Legislative Council: Thursday, November 13, 2025

Contents

Adelaide Youth Training Centre

The Hon. R.A. SIMMS (14:52): I seek leave to make a brief explanation before addressing a question without notice to the Attorney-General on the report tabled on 11 November in the other place by the Training Centre Visitor and the Office of the Chief Psychiatrist.

Leave granted.

The Hon. R.A. SIMMS: The joint inspection of the mental health and wellbeing of children and young people detained at the Adelaide Youth Training Centre report details the conditions and practices at the Adelaide Youth Training Centre and the impact of these practices on the mental health and wellbeing of children and young people detained in that facility. The report identifies the use of physical and mechanical restraints at the Adelaide Youth Training Centre during 2023-24. To quote from the report:

Use of physical and mechanical restraints in AYTC is inconsistent with child-focused, trauma-informed standards, particularly those set out by [the Office of the Chief Psychiatrist] for mental health settings.

In the Training Centre Visitor's review of records from the Adelaide Youth Training Centre for 1 July 2023 to 30 June 2024, physical force was used on young people on 321 occasions in incidents or 68.7 per cent of the time that young people were involved in incidents, mechanical restraints were used on young people on 84 occasions in incidents or 18 per cent of the time that young people were involved in incidents and prone restraint was used on young people on 114 occasions in incidents or 24.6 per cent of the time that young people were involved in incidents. This is when a child is held facedown on the ground with their arms and legs held down by staff. To quote from the Chief Psychiatrist, Dr John Brayley, the use of prone restraint was among several 'significant areas of concern' at the detention facility. He said:

Internationally, this is recognised as a very risky form of restraint. It can lead to restraint asphyxia and potentially even death, so we do not believe that prone restraints should be used.

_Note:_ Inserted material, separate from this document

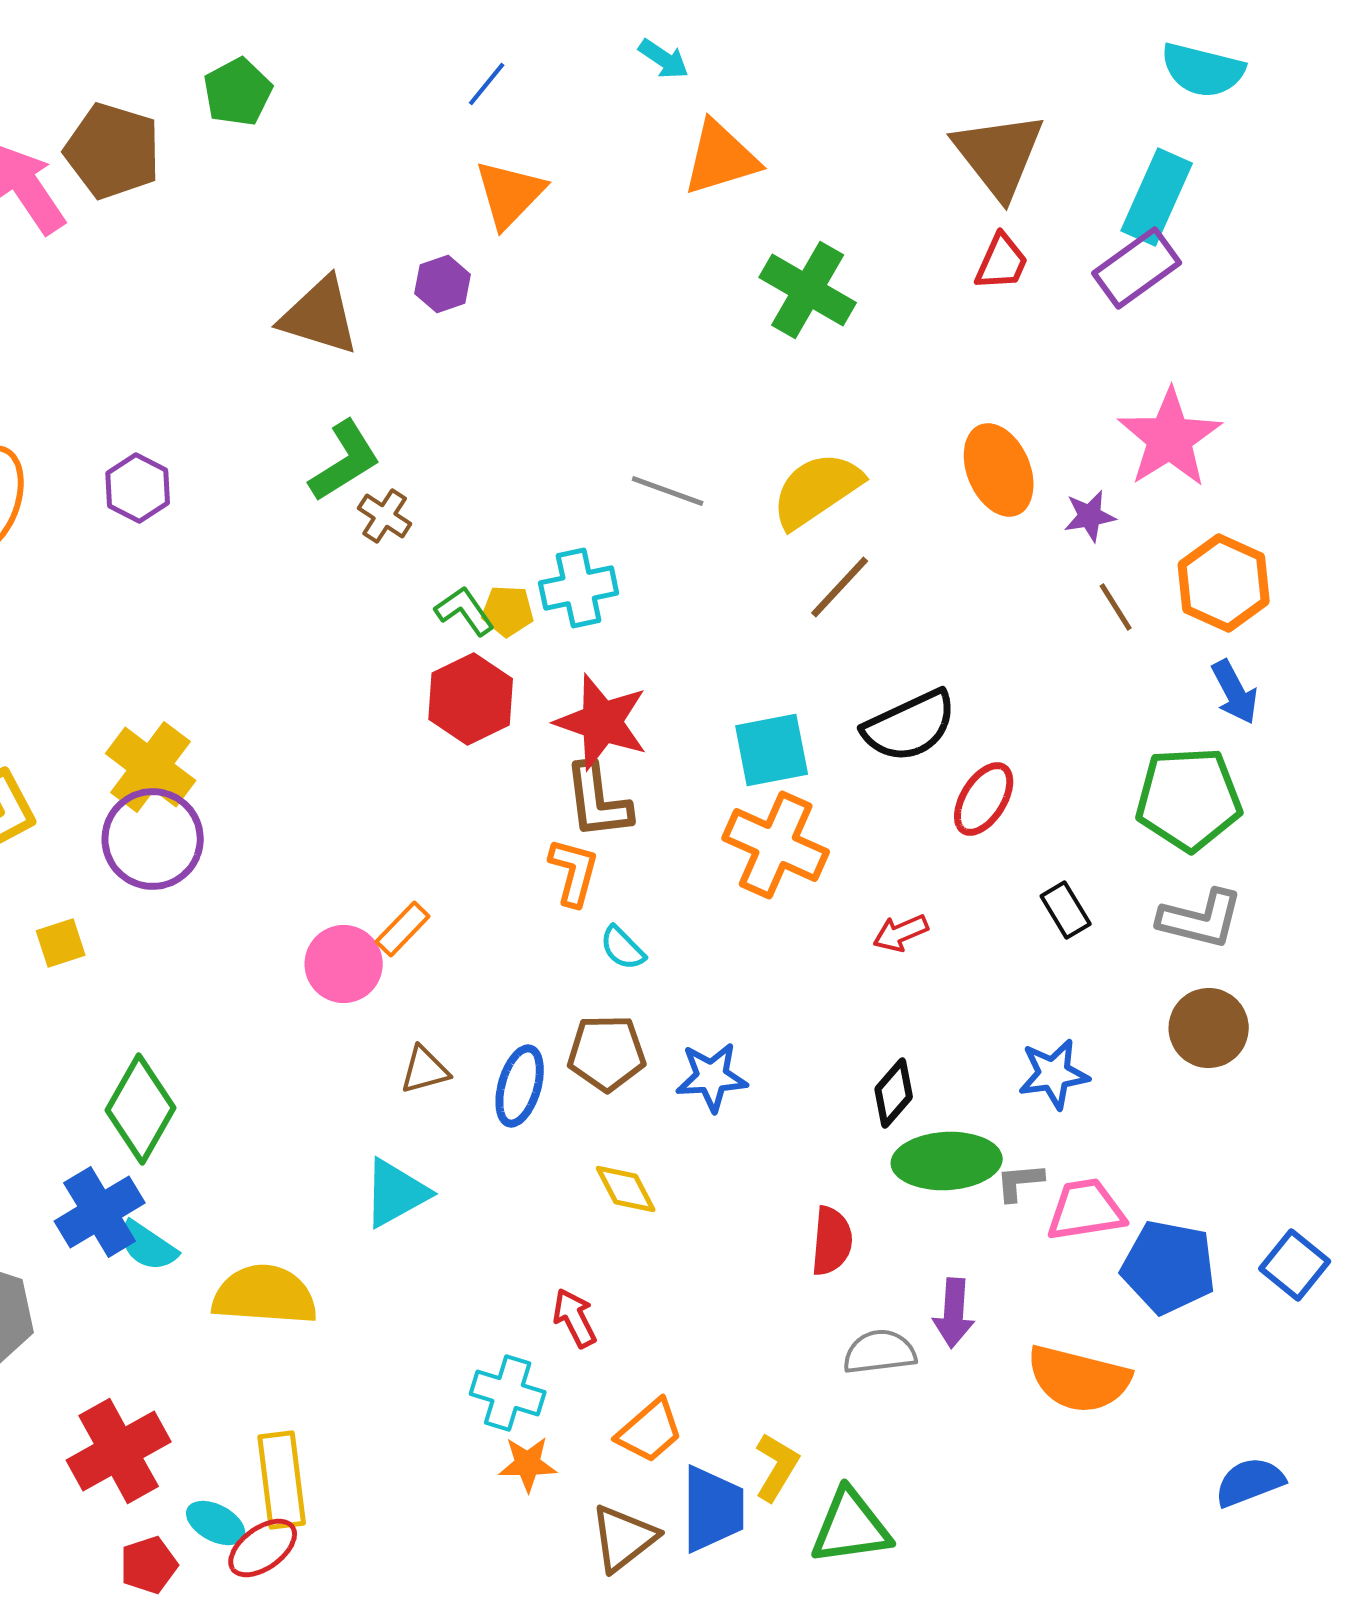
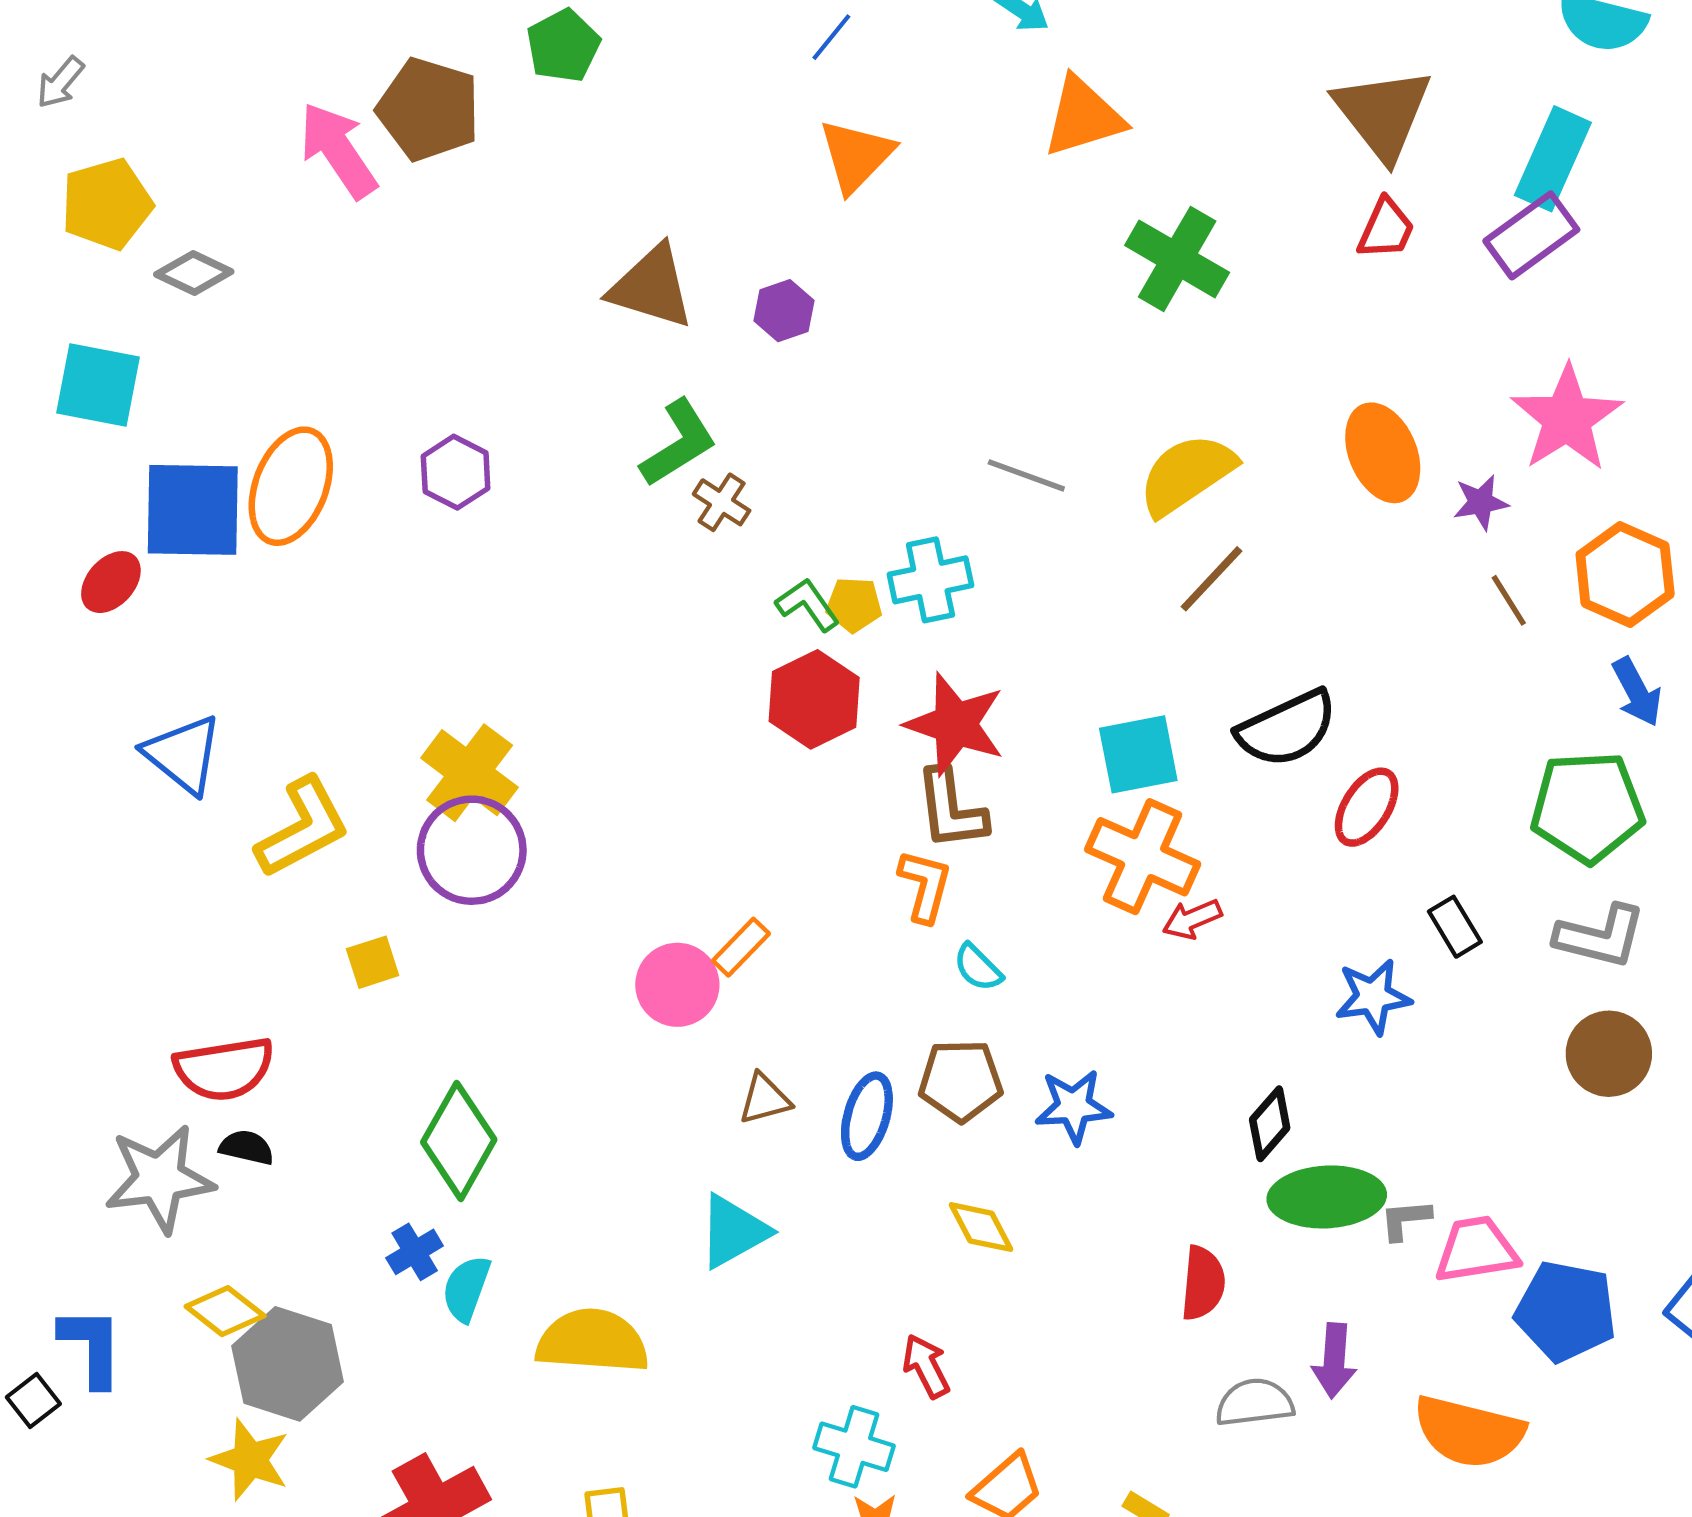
purple hexagon: (443, 284) -> (784, 311), moved
red arrow: (901, 933) -> (1192, 919), moved
blue star: (1054, 1074) -> (1373, 997), moved
blue cross: (100, 1212) -> (415, 1252), size x0.6
cyan semicircle: (148, 1246) -> (466, 1288), turned 76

My question, therefore, to the Attorney-General is: can the Attorney-General update this place on South Australia's progress towards implementing the national prevention mechanism under the Optional Protocol to the Convention Against Torture and Other Cruel, Inhuman or Degrading Treatment or Punishment to ensure that there is adequate oversight in South Australia's places of detention and when will the government respond to the recommendations made within this report and surely his government can do better than this?

The Hon. K.J. MAHER (Deputy Premier, Minister for Aboriginal Affairs, Attorney-General, Minister for Industrial Relations and Public Sector, Special Minister of State) (14:55): I will say a couple of things. Of course, the Youth Training Centre falls under the responsibility of the Minister for Human Services, the Hon. Nat Cook, but I am sure that she will be looking at the report by the Training Centre Visitor and looking at anything that needs to be implemented or changed or falls out from that. It does show the level of oversight that does occur in South Australia that a report such as this is tabled in our parliament.

In relation to the area that is partly within my portfolios but within other people's portfolios, the implementation of OPCAT in South Australia, I can say that we have no objection to its implementation in South Australia. In fact, I know from regular meetings with attorneys-general around Australia that that certainly has been, and I think still is, the case for most jurisdictions around Australia. There is no fundamental law or in principle objection to its implementation.

What is the case, though, is that I think it is unanimous amongst jurisdictions for a treaty that the federal government has signed up to that states are still awaiting the federal government's contribution to implementing OPCAT. So, as I said, we have no fundamental principled opposition to the implementation of the treaty that the federal government signed up to in OPCAT, but, given it is a decision of the federal government, I think all jurisdictions still need that funding from the federal government to make it happen.